(Stored data)
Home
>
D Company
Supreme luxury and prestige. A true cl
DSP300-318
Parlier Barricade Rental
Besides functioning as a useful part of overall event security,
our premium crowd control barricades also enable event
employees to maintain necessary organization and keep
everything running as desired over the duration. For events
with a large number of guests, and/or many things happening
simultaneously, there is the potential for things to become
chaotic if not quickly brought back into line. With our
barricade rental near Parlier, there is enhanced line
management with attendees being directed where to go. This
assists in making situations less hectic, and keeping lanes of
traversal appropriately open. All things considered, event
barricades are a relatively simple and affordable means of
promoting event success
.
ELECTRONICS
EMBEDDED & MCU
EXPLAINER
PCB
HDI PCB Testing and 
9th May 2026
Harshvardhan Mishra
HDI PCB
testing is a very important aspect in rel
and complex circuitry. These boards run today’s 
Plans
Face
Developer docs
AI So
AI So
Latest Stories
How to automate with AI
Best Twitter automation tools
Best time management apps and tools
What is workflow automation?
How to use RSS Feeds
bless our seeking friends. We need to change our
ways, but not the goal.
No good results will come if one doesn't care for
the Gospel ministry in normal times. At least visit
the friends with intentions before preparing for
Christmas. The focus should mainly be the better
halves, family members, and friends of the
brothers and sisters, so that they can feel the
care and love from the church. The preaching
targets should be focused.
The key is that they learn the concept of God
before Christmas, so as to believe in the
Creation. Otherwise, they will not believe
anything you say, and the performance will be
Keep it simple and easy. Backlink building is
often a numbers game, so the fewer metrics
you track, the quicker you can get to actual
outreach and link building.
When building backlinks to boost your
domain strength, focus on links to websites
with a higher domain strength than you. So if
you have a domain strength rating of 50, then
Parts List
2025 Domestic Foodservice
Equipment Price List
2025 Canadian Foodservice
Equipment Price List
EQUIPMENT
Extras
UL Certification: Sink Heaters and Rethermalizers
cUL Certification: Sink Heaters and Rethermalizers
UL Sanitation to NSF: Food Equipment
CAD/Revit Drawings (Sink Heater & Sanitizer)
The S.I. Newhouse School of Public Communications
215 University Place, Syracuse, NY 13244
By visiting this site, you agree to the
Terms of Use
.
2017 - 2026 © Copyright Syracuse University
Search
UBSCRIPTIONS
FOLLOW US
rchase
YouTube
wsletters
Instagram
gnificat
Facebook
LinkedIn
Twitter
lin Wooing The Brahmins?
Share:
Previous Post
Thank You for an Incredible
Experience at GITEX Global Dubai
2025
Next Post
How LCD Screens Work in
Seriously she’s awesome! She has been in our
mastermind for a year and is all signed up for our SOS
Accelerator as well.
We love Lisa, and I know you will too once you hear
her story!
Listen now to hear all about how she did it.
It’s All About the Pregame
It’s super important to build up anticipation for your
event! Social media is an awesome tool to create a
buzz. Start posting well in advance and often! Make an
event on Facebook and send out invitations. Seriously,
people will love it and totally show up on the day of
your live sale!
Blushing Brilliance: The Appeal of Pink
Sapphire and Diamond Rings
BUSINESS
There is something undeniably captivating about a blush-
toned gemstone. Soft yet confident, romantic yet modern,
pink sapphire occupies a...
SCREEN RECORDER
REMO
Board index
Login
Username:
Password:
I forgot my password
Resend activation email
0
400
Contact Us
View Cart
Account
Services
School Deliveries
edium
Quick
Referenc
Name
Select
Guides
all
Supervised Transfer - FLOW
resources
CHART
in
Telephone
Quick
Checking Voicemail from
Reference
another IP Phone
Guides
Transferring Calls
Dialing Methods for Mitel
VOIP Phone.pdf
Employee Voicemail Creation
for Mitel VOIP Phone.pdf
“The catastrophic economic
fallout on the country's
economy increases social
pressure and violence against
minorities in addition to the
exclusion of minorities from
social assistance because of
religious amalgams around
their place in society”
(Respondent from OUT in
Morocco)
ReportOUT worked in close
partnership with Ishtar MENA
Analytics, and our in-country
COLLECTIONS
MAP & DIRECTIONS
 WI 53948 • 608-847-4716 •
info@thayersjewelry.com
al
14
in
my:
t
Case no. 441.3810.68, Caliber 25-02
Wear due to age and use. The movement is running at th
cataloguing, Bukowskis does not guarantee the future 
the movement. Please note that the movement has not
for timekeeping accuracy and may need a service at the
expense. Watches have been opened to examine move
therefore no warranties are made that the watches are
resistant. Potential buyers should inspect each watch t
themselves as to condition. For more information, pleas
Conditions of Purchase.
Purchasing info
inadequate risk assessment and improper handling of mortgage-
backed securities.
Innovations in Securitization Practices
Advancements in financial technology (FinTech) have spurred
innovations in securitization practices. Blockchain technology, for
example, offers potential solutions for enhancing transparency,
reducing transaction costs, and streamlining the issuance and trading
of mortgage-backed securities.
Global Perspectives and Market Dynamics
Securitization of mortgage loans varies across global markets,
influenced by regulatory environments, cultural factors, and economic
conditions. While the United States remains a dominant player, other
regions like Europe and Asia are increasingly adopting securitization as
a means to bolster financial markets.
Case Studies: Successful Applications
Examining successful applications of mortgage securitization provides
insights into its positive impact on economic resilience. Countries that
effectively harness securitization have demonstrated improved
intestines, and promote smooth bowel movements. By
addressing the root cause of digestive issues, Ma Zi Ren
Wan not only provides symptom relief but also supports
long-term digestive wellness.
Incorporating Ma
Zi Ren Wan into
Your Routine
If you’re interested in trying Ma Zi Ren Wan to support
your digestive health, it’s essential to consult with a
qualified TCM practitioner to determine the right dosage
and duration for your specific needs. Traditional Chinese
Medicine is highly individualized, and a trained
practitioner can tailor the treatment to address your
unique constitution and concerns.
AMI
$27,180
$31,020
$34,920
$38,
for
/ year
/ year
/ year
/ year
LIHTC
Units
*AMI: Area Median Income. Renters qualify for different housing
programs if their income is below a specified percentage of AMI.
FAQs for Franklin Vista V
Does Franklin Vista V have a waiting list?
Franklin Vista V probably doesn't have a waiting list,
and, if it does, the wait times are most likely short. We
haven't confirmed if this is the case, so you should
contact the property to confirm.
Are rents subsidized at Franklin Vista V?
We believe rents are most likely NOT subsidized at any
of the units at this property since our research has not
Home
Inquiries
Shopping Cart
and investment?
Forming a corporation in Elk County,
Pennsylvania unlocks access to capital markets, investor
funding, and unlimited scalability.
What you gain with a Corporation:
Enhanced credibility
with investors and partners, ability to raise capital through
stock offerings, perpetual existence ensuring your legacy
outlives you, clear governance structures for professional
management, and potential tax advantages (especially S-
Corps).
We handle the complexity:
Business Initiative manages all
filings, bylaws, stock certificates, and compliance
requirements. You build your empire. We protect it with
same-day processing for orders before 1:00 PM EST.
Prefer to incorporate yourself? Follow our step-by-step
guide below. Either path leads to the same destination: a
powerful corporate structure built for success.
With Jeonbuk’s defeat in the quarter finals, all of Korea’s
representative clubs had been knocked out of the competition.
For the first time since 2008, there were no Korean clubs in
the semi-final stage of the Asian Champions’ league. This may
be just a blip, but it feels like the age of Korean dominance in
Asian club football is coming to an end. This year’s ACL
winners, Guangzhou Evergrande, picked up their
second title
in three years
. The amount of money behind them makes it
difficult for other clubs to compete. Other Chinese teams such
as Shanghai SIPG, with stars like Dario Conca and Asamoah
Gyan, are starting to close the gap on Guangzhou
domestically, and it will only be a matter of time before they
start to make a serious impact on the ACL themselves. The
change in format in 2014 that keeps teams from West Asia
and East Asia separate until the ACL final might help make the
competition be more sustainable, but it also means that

REQUIRED WORK: The lines that contain the word "love" are wanted; copy each of them from the records.

WRITTEN SOLUTION:
care and love from the church. The preaching
We love Lisa, and I know you will too once you hear
people will love it and totally show up on the day of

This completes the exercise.